-------- Material for this task

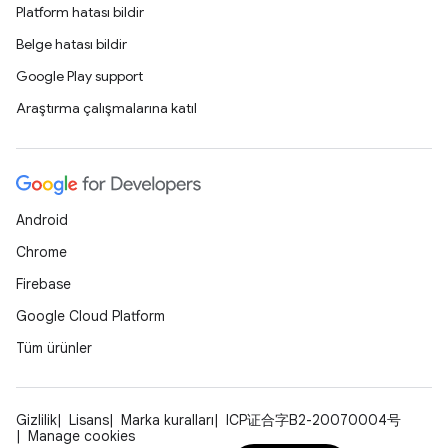
Platform hatası bildir
Belge hatası bildir
Google Play support
Araştırma çalışmalarına katıl
Android
Chrome
Firebase
Google Cloud Platform
Tüm ürünler
Gizlilik
Lisans
Marka kuralları
ICP证合字B2-20070004号
Manage cookies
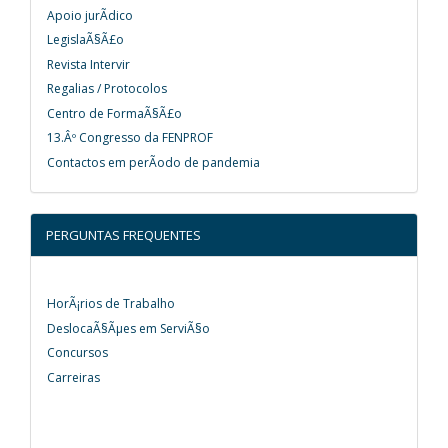
Apoio jurÃ­dico
LegislaÃ§Ã£o
Revista Intervir
Regalias / Protocolos
Centro de FormaÃ§Ã£o
13.Âº Congresso da FENPROF
Contactos em perÃ­odo de pandemia
PERGUNTAS FREQUENTES
HorÃ¡rios de Trabalho
DeslocaÃ§Ãµes em ServiÃ§o
Concursos
Carreiras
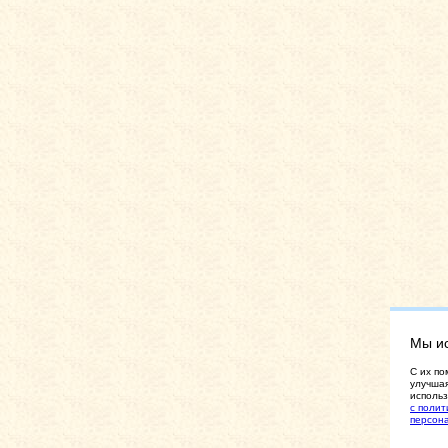
Мы и
C их по
улучшая
использ
с полит
персон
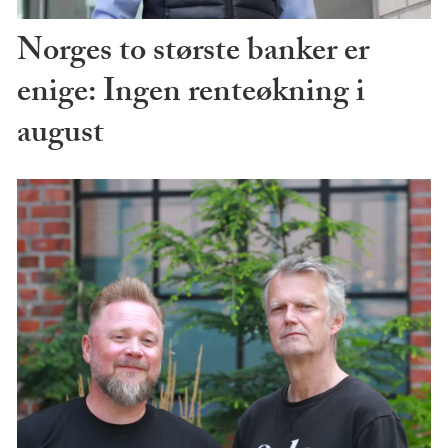
Norges to største banker er
enige: Ingen renteøkning i
august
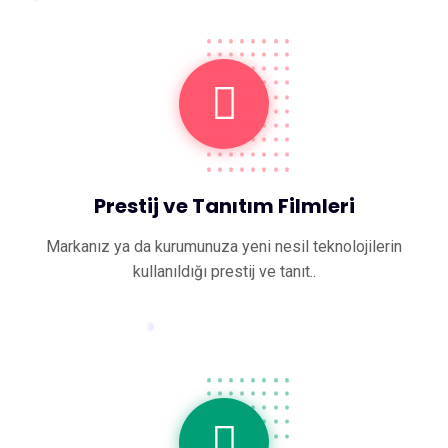
Prestij ve Tanıtım Filmleri
Markanız ya da kurumunuza yeni nesil teknolojilerin
kullanıldığı prestij ve tanıt..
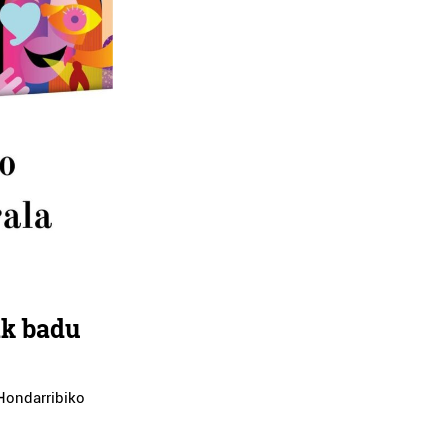
ak badu
 Hondarribiko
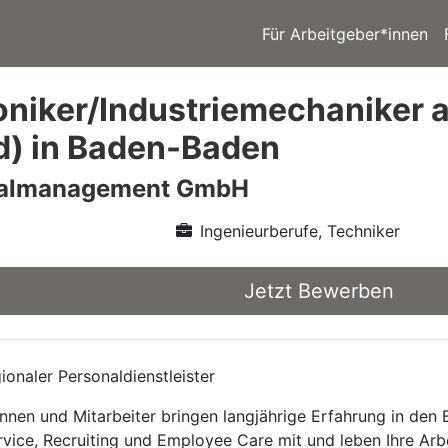
Für Arbeitgeber*innen
niker/Industriemechaniker a
d) in Baden-Baden
nalmanagement GmbH
Ingenieurberufe, Techniker
Jetzt Bewerben
onaler Personaldienstleister
nnen und Mitarbeiter bringen langjährige Erfahrung in den
rvice, Recruiting und Employee Care mit und leben Ihre Arb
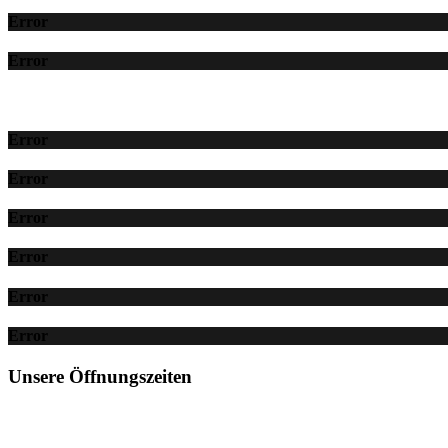
Error
Error
Error
Error
Error
Error
Error
Error
Unsere Öffnungszeiten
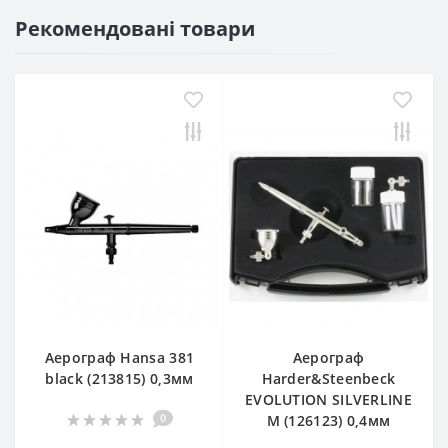
Рекомендовані товари
Аерограф Hansa 381
Аерограф
black (213815) 0,3мм
Harder&Steenbeck
EVOLUTION SILVERLINE
0
M (126123) 0,4мм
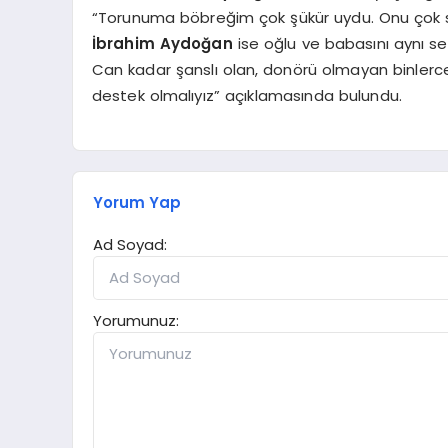
“Torunuma böbreğim çok şükür uydu. Onu çok sev
İbrahim Aydoğan
ise oğlu ve babasını aynı s
Can kadar şanslı olan, donörü olmayan binlerce
destek olmalıyız” açıklamasında bulundu.
Yorum Yap
Ad Soyad:
Yorumunuz:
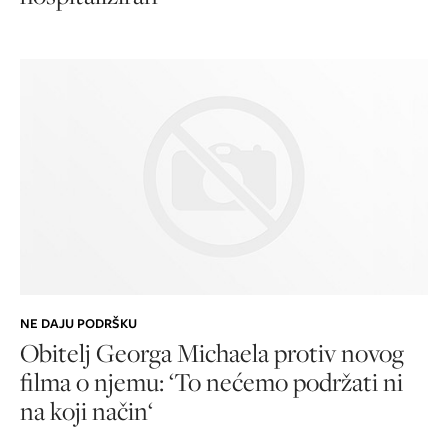
NE DAJU PODRŠKU
Obitelj Georga Michaela protiv novog
filma o njemu: ‘To nećemo podržati ni
na koji način‘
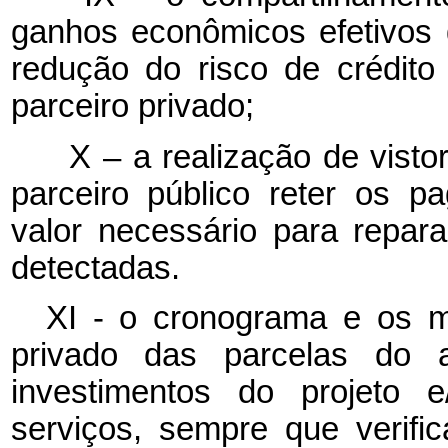
ganhos econômicos efetivos 
redução do risco de crédito 
parceiro privado;
X – a realização de vistor
parceiro público reter os p
valor necessário para repara
detectadas.
XI - o cronograma e os m
privado das parcelas do 
investimentos do projeto e
serviços, sempre que verifi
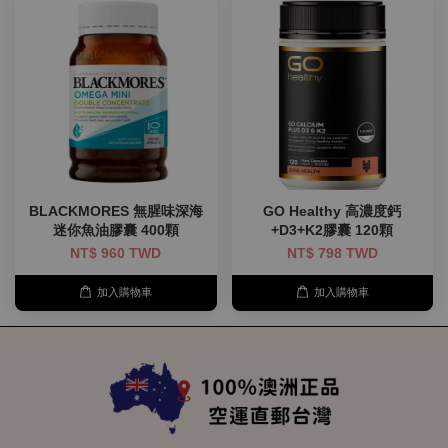
BLACKMORES 無腥味深海
GO Healthy 高濃度鈣
迷你魚油膠囊 400顆
+D3+K2膠囊 120顆
NT$ 960 TWD
NT$ 798 TWD
加入購物車
加入購物車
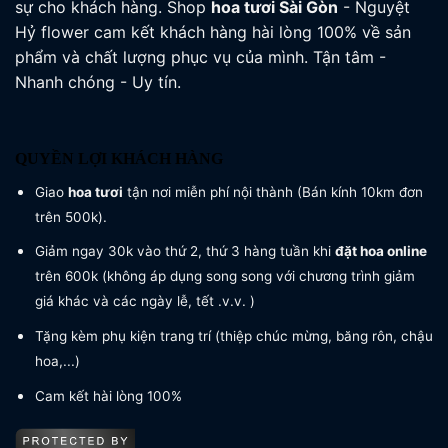
sự cho khách hàng. Shop
hoa tươi
Sài Gòn
- Nguyệt
Hỷ flower cam kết khách hàng hài lòng 100% về sản
phẩm và chất lượng phục vụ của mình. Tận tâm -
Nhanh chóng - Uy tín.
QUYỀN LỢI KHÁCH HÀNG
Giao
hoa tươi
tận nơi miễn phí nội thành (Bán kính 10km đơn
trên 500k).
Giảm ngay 30k vào thứ 2, thứ 3 hàng tuần khi
đặt hoa online
trên 600k (không áp dụng song song với chương trình giảm
giá khác và các ngày lễ, tết .v.v. )
Tặng kèm phụ kiện trang trí (thiệp chúc mừng, băng rôn, chậu
hoa,...)
Cam kết hài lòng 100%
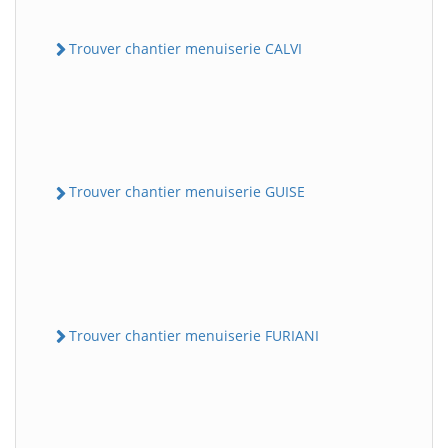
Trouver chantier menuiserie CALVI
Trouver chantier menuiserie GUISE
Trouver chantier menuiserie FURIANI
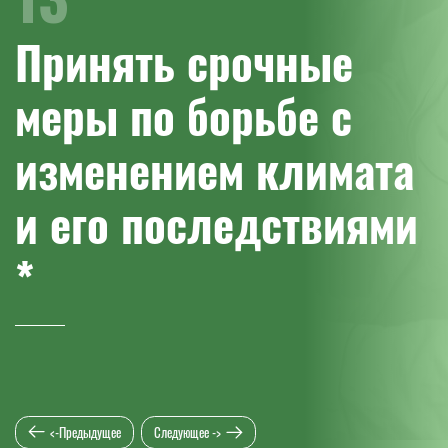
Принять срочные
меры по борьбе с
изменением климата
и его последствиями
*
<-Предыдущее
Следующее ->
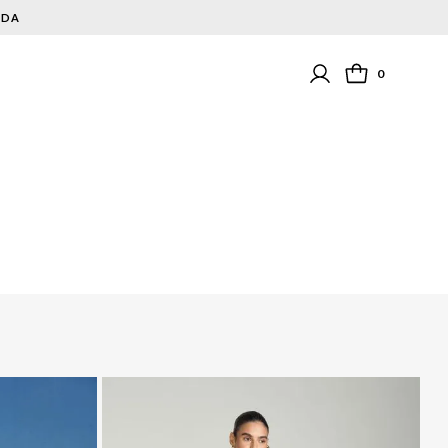
NDA
0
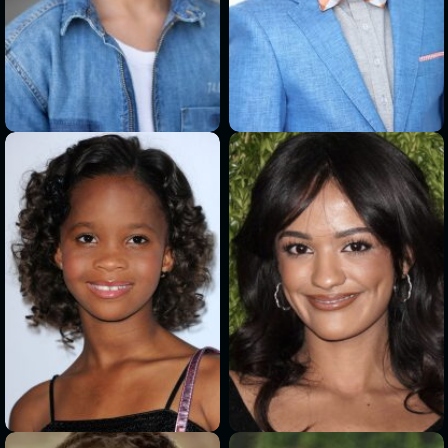
>
>
>
>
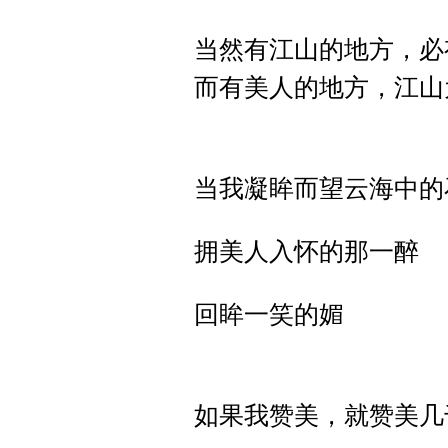
当然有江山的地方，必
而有美人的地方，江山
当我凝眸而望云海中的
拥美人入怀的那一醉
回眸一笑的媚
如果我赞美，就赞美几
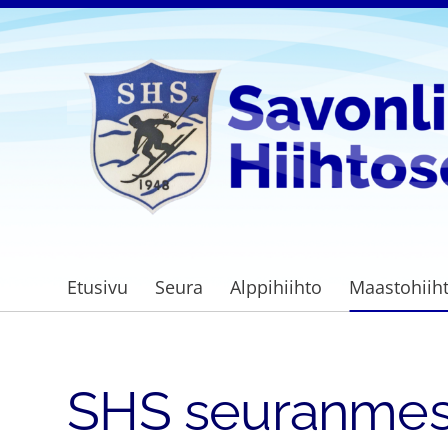
Siirry
sivun
sisältöön
Savonlinnan Hiihtoseura
Etusivu
Seura
Alppihiihto
Maastohiih
SHS seuranmest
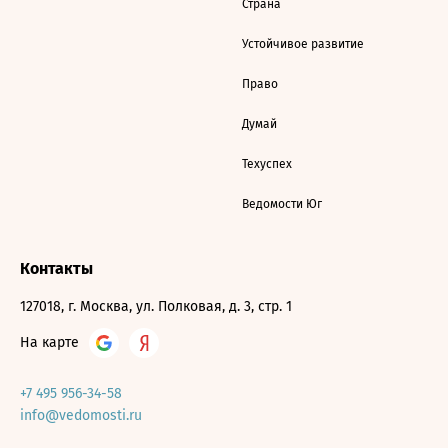
Страна
Устойчивое развитие
Право
Думай
Техуспех
Ведомости Юг
Контакты
127018, г. Москва, ул. Полковая, д. 3, стр. 1
На карте
+7 495 956-34-58
info@vedomosti.ru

----------------

Copy the lines starting at the line that contains "Следующее ->" and running to the final line of the entries, inclusive; omit all pictures.

Следующее ->
NDA
0
>
>
>
>
当然有江山的地方，必
而有美人的地方，江山
当我凝眸而望云海中的
拥美人入怀的那一醉
回眸一笑的媚
如果我赞美，就赞美几
Siirry
sivun
sisältöön
Savonlinnan Hiihtoseura
Etusivu
Seura
Alppihiihto
Maastohiih
SHS seuranmest
Страна
Устойчивое развитие
Право
Думай
Техуспех
Ведомости Юг
Контакты
127018, г. Москва, ул. Полковая, д. 3, стр. 1
На карте
+7 495 956-34-58
info@vedomosti.ru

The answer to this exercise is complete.